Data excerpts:
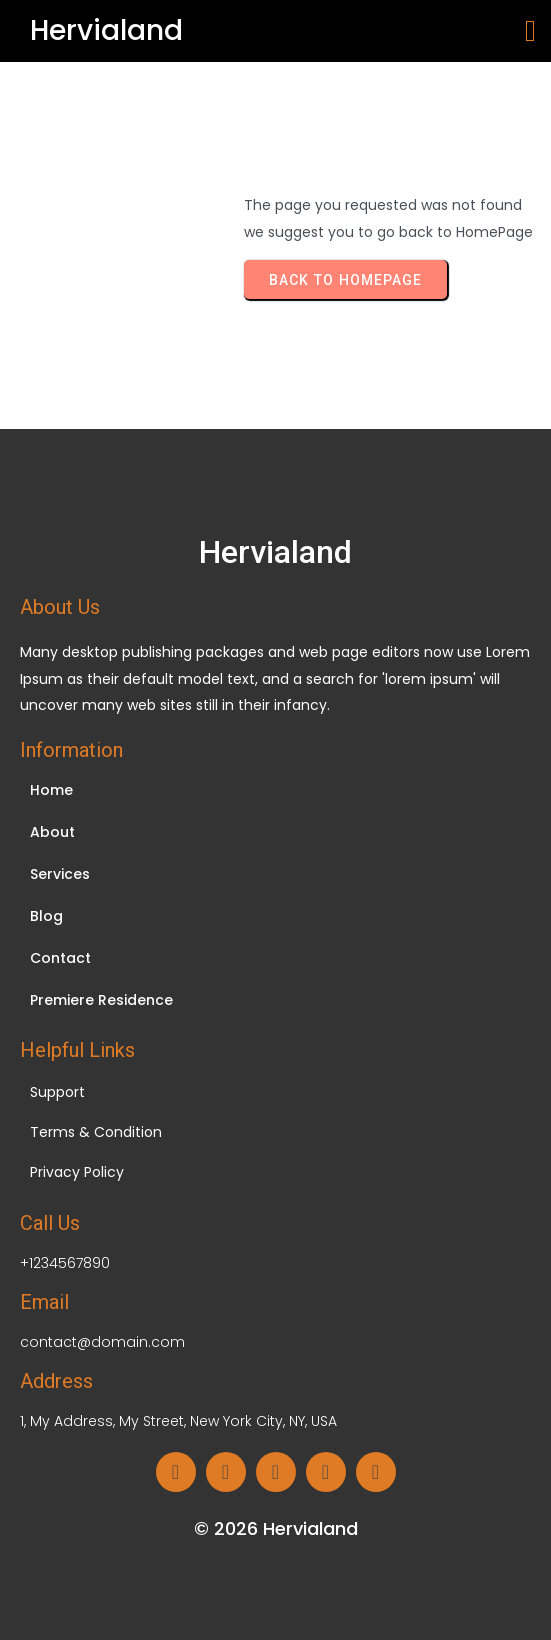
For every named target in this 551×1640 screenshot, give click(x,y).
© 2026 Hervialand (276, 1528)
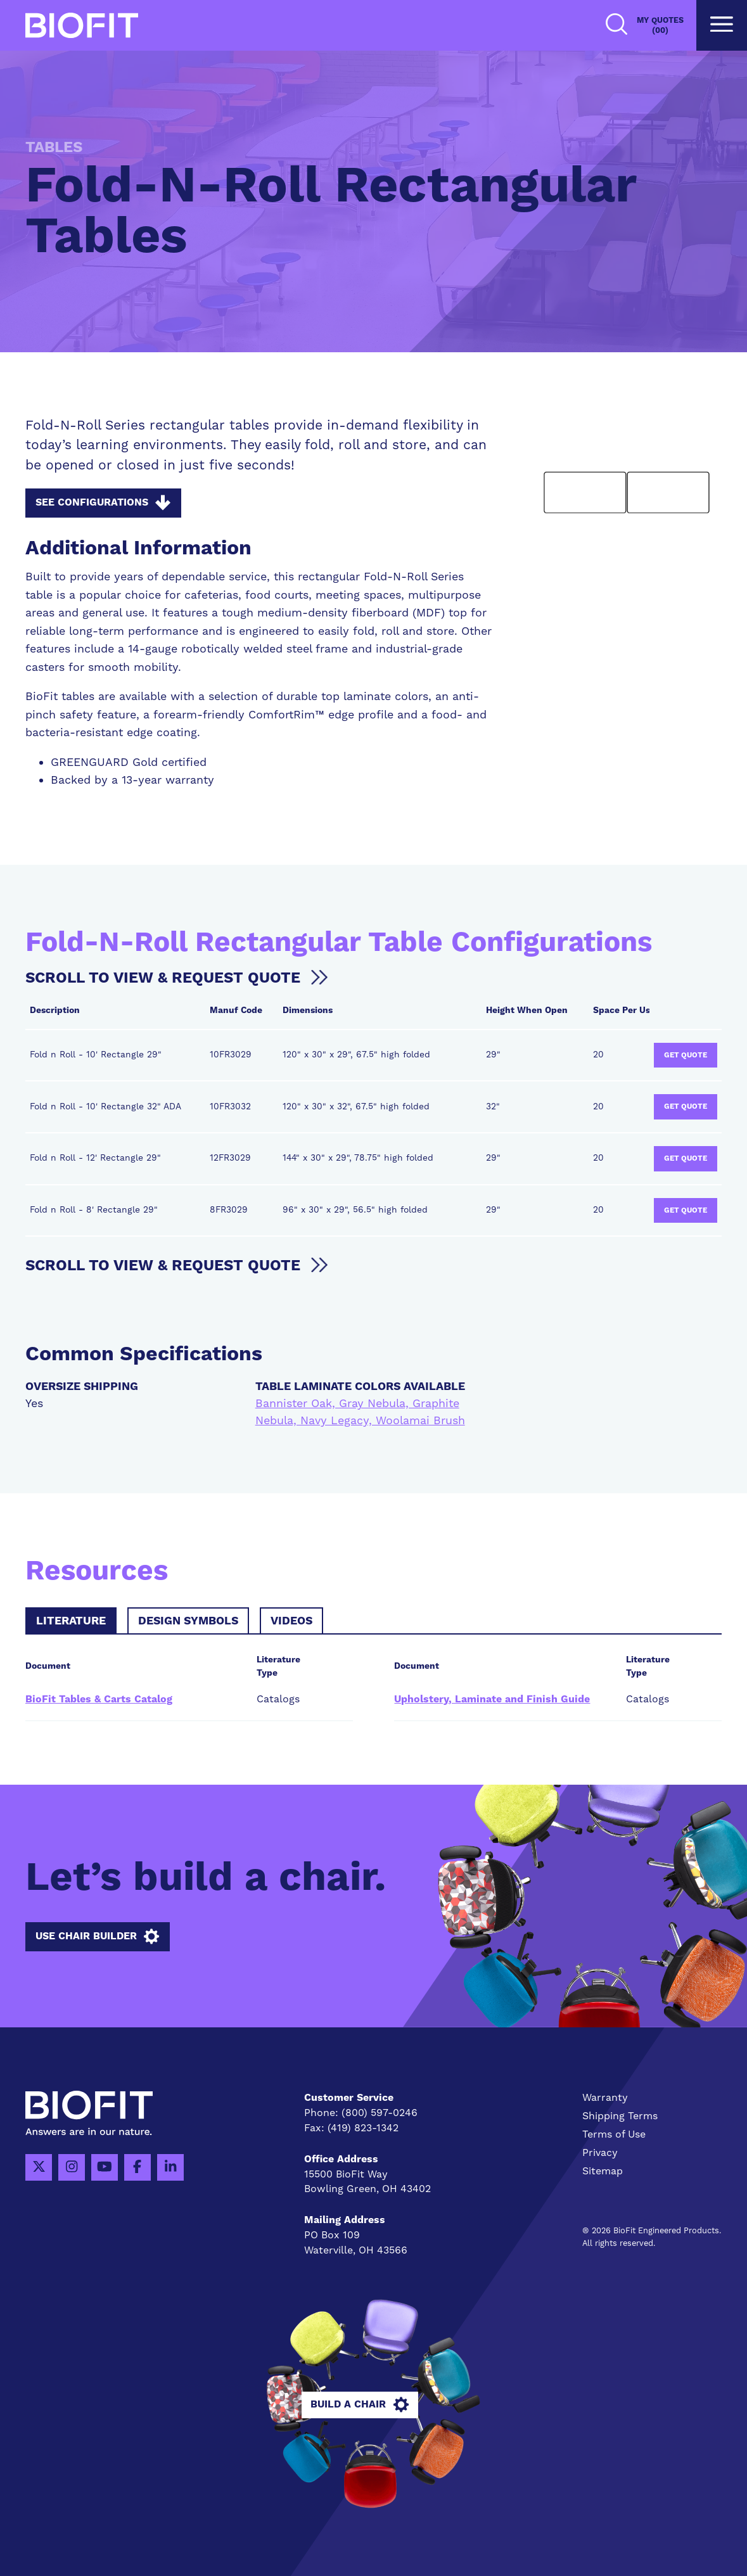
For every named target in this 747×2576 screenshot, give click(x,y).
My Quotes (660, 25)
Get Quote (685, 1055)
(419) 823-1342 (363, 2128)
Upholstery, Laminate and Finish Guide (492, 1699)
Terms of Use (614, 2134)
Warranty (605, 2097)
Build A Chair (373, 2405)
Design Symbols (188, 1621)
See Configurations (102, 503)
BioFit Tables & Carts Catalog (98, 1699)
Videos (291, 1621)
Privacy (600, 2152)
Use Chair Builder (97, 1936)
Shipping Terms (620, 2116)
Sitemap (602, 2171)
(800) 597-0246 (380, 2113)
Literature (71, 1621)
---
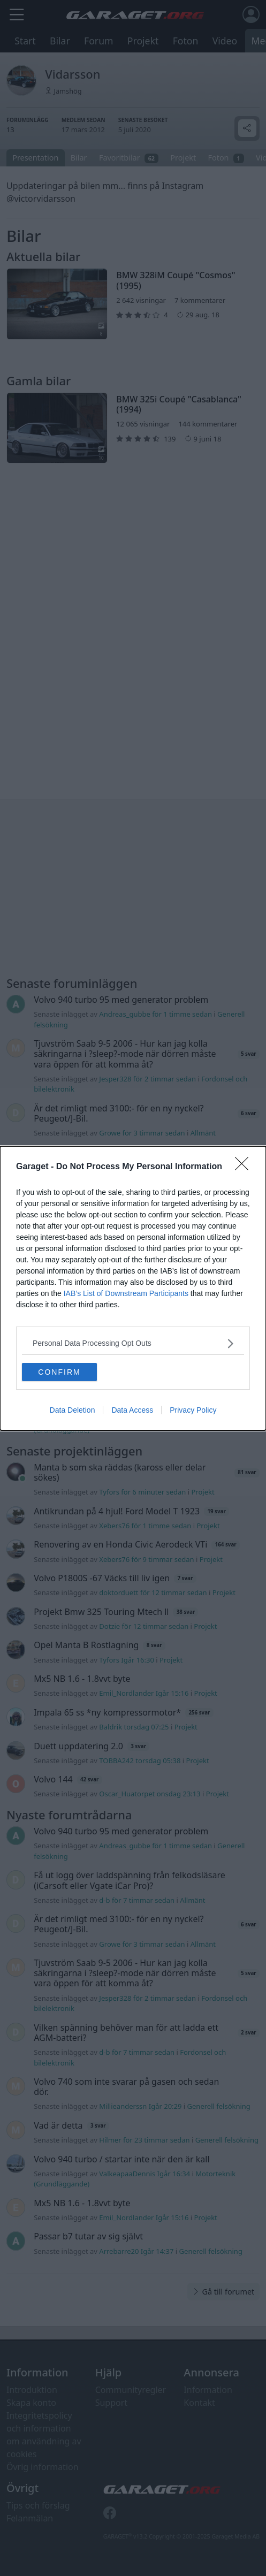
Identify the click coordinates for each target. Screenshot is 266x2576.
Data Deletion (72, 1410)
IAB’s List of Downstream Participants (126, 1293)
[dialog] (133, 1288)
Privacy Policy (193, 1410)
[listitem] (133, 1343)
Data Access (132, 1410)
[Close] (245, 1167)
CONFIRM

Exercise description:
Your answer should be each line from the entries that includes the string "click".

Result of this exercise:
For every named target in this 551×1640 screenshot, give click(x,y).
For every named target in this 747×2576 screenshot, give click(x,y).
Identify the click coordinates for each target. Screenshot is 266x2576.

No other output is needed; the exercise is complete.